Collected data:
□ □ □
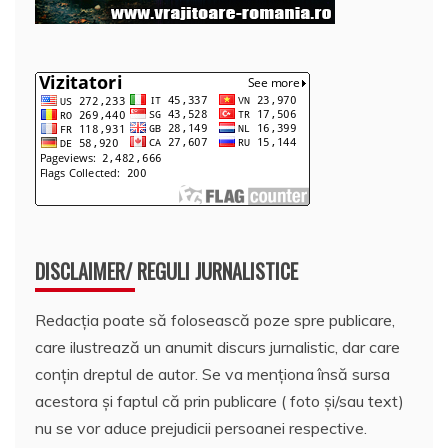
DISCLAIMER/ REGULI JURNALISTICE
Redacția poate să folosească poze spre publicare,
care ilustrează un anumit discurs jurnalistic, dar care
conțin dreptul de autor. Se va menționa însă sursa
acestora și faptul că prin publicare ( foto și/sau text)
nu se vor aduce prejudicii persoanei respective.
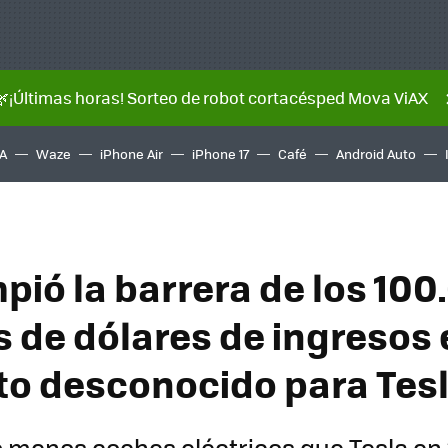
🌿¡Últimas horas! Sorteo de robot cortacésped Mova ViAX
A
Waze
iPhone Air
iPhone 17
Café
Android Auto
pió la barrera de los 100
s de dólares de ingresos 
ito desconocido para Tes
 menos coches eléctricos que Tesla en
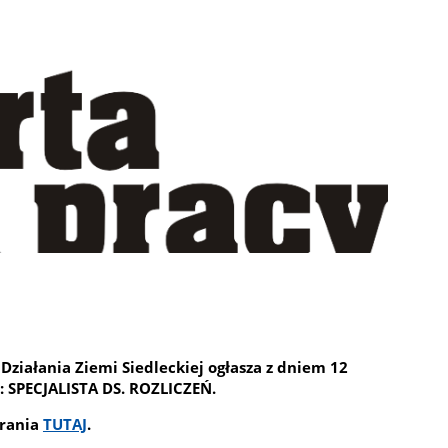
ziałania Ziemi Siedleckiej ogłasza z dniem 12
 SPECJALISTA DS. ROZLICZEŃ.
brania
TUTAJ
.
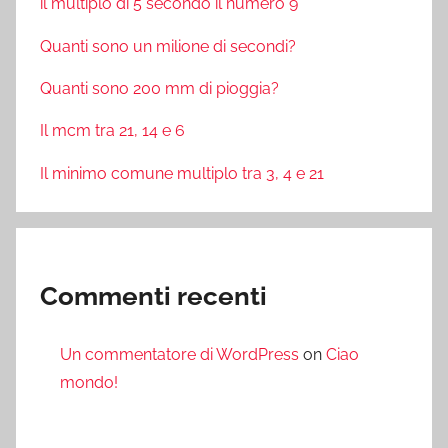
il multiplo di 5 secondo il numero 9
Quanti sono un milione di secondi?
Quanti sono 200 mm di pioggia?
Il mcm tra 21, 14 e 6
Il minimo comune multiplo tra 3, 4 e 21
Commenti recenti
Un commentatore di WordPress
on
Ciao
mondo!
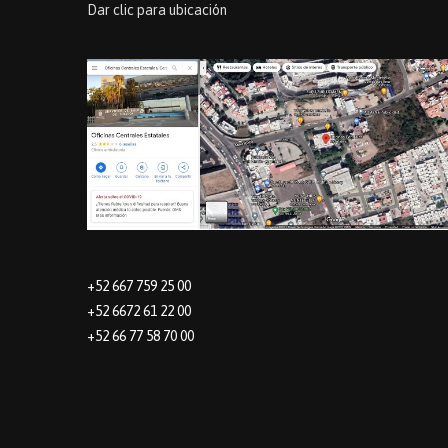
Dar clic para ubicación
+52 667 759 25 00
+52 6672 61 22 00
+52 66 77 58 70 00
□ □ □
• _WHAT THE TASK REQUIRES_
Every entry above is to be set down exactly; the pictures are to be left out.

• _WRITTEN SOLUTION_
DISCLAIMER/ REGULI JURNALISTICE
Redacția poate să folosească poze spre publicare,
care ilustrează un anumit discurs jurnalistic, dar care
conțin dreptul de autor. Se va menționa însă sursa
acestora și faptul că prin publicare ( foto și/sau text)
nu se vor aduce prejudicii persoanei respective.
🌿¡Últimas horas! Sorteo de robot cortacésped Mova ViAX
A
Waze
iPhone Air
iPhone 17
Café
Android Auto
pió la barrera de los 100
s de dólares de ingresos 
ito desconocido para Tes
 menos coches eléctricos que Tesla en
ziałania Ziemi Siedleckiej ogłasza z dniem 12
 SPECJALISTA DS. ROZLICZEŃ.
brania
TUTAJ
.
il multiplo di 5 secondo il numero 9
Quanti sono un milione di secondi?
Quanti sono 200 mm di pioggia?
Il mcm tra 21, 14 e 6
Il minimo comune multiplo tra 3, 4 e 21
Commenti recenti
Un commentatore di WordPress
on
Ciao
mondo!
Dar clic para ubicación
+52 667 759 25 00
+52 6672 61 22 00
+52 66 77 58 70 00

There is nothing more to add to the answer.